# 01 Overview

## Quick Answer
EVd3x links miRNA, mRNA, protein, pathway, cell, communication, and disease evidence into one analysis workspace. It is optimized for exploratory EV cargo research, not clinical diagnosis. Interactive views may be capped for speed, but provenance and export metadata are included for traceability.

## What this does
EVd3x maps query molecules into a graph, overlays EV evidence, and connects downstream modules: node details, collective expression, cell specificity, cell communication, ligand-receptor analysis, pathway enrichment, and disease association aggregation.

## Inputs
- Query string (single molecule or multi-molecule system list)
- Direction selection (`Both`, `Downstream`, `Upstream`)
- Top-N and tab-specific caps

## Outputs
- Cytoscape network elements
- Module-specific tables and graphs
- Export bundle (CSV and graph files)
- Optional chat planner action plans (`/api/chat`) that execute UI actions
- Assistant responses expand within the bottom command bar and shrink the main view rather than overlaying it.

## How calculated
Each module applies its own method with explicit processing notes. Pathway enrichment uses hypergeometric testing with BH-FDR. Disease aggregation uses canonical `Disease_ID` grouping. Communication modules expose scoring metadata.

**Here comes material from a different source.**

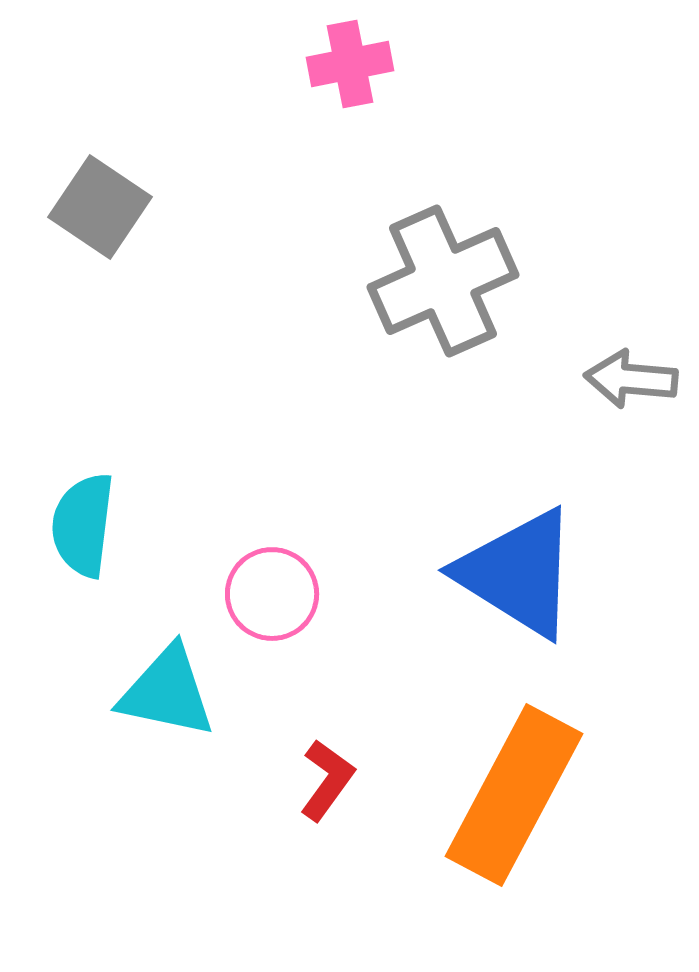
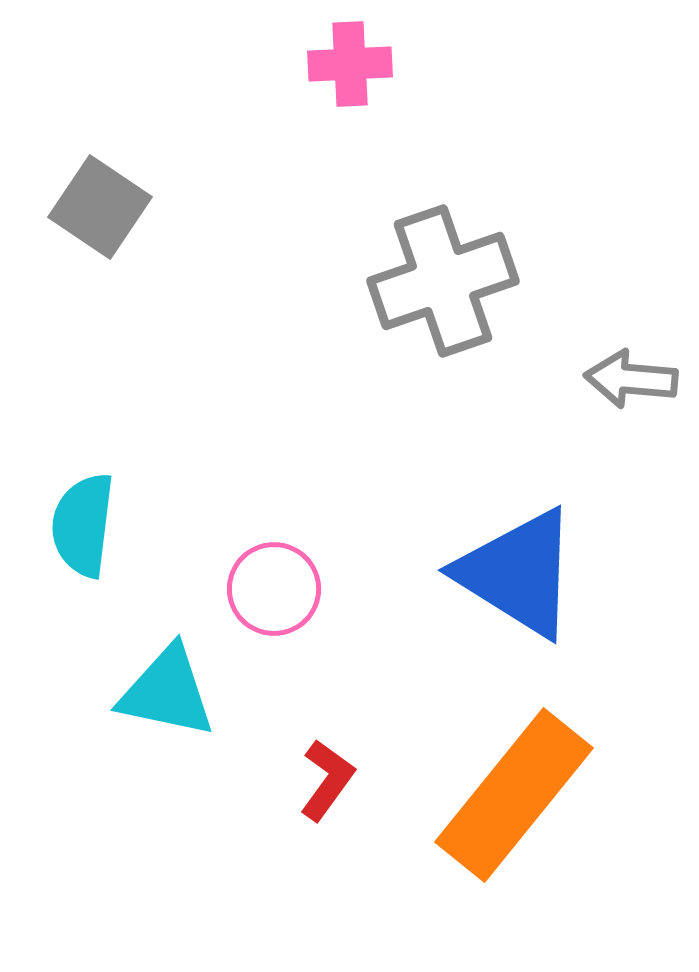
pink cross: rotated 8 degrees clockwise
gray cross: rotated 5 degrees clockwise
pink circle: moved 2 px right, 5 px up
orange rectangle: rotated 11 degrees clockwise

Chat planning is deterministic and API-grounded; assistant plans execute EVd3x actions without altering scientific calculations.

## What to download
Use the full export ZIP for reproducible downstream analysis, plus graph PNG/SVG files for figures.

## Known limits
Caps and truncation can affect first-render views. Exports and processing notes are required for interpretation of dense queries.